The lyrics aren’t necessarily why Owens chose such a song. The song is indicative of a dress-up dress-me seduction, and the art of seduction was key for Owens' A/W 18 collection. You perhaps wouldn't think it by looking at the globular shapes and physical distortion, but Owens was looking to the inexplicit aura of seduction that women carry, the way our clothes communicate with the onlooker. A pertinent topic given the current cultural climate surrounding women.
To some extent, Owens' choice to introduce colour could be seen as a communicative tool, an alluring eye-catcher, particularly as Owens has never used such brights before. Previous seasons have seen various beiges, perhaps even a navy, but never such vivid colours as there were on offer here. The palette was strikingly similar to the Kismet film scene in which Baubles, Bangles & Beads plays; dusky pinkish tones, mauve-like browns and a sharp jewelled teal. The blue shades appeared on flashes of the cuff and collar on check - if you can believe Rick brought out a check! - oversized and open-zip hooded coats.
Amongst the beguiling pretzels of padding, there were more persuasive coats, outerwear that followed a more buyer-friendly silhouette; single-breasted jackets with studded triangular patterns, check flannel jackets and raw-edged coats with white brackets on the shoulder. Tactility too was another art of seduction - the fleece and the flouncing hairs, the glittery tinsel and the silken textures, were both inviting and alien.

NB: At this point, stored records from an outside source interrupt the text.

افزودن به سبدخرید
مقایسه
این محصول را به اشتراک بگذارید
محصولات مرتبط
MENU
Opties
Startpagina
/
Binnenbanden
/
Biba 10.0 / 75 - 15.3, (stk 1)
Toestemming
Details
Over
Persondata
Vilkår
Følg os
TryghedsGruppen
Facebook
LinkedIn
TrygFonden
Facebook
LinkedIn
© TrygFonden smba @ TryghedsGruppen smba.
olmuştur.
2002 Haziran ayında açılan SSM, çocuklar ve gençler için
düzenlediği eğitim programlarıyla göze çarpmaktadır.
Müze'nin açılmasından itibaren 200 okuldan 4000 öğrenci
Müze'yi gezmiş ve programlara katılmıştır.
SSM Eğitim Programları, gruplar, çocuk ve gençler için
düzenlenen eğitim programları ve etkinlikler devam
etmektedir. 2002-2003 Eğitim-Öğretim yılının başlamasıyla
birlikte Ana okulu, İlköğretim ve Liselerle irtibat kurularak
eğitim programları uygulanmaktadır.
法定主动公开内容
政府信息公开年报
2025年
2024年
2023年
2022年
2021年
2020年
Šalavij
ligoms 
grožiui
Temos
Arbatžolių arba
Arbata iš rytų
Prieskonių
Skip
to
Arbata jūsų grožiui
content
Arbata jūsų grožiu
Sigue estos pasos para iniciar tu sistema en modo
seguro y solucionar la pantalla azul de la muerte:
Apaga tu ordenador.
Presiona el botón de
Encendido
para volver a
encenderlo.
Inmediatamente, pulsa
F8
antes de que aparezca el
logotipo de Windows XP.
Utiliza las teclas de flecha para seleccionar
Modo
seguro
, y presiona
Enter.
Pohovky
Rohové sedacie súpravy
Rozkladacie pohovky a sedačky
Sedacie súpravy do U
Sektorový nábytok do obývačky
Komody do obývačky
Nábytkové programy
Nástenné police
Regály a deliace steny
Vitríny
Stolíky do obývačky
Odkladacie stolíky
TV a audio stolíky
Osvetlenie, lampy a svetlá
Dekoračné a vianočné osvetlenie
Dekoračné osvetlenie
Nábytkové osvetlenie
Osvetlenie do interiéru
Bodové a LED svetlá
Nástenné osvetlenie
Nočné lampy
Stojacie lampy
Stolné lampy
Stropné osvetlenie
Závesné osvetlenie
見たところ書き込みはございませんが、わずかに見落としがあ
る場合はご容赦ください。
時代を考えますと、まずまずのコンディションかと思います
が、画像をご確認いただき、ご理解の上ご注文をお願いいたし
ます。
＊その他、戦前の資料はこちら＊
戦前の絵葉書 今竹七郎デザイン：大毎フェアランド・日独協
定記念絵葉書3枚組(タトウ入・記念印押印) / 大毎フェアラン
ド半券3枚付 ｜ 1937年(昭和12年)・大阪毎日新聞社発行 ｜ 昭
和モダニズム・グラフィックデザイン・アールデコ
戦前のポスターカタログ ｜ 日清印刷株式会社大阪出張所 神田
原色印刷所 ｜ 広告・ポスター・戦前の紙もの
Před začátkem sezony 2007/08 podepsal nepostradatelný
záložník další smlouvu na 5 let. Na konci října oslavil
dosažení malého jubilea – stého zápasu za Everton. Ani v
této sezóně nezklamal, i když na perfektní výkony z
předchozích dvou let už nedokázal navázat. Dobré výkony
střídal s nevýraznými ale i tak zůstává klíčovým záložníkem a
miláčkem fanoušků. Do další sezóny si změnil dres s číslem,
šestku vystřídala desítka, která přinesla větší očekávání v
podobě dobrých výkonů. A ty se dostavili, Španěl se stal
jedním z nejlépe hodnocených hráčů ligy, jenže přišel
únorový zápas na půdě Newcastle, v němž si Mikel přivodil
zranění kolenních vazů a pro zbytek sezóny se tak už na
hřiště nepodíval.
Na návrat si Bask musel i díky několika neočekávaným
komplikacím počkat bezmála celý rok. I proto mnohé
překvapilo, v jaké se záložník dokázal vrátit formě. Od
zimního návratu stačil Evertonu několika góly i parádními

The white painted faces of the menswear show returned on a few at today's womenswear show, alien also, these faces felt almost ominous. To reference the communicative powers of women and their clothes at such an agitated time is important, inspiring and daunting. Here, Owens offered a genuinely mesmerising collection that is true to the codes and cult of Rick, but with bespeckles of unexpected change that evoked thought and desire.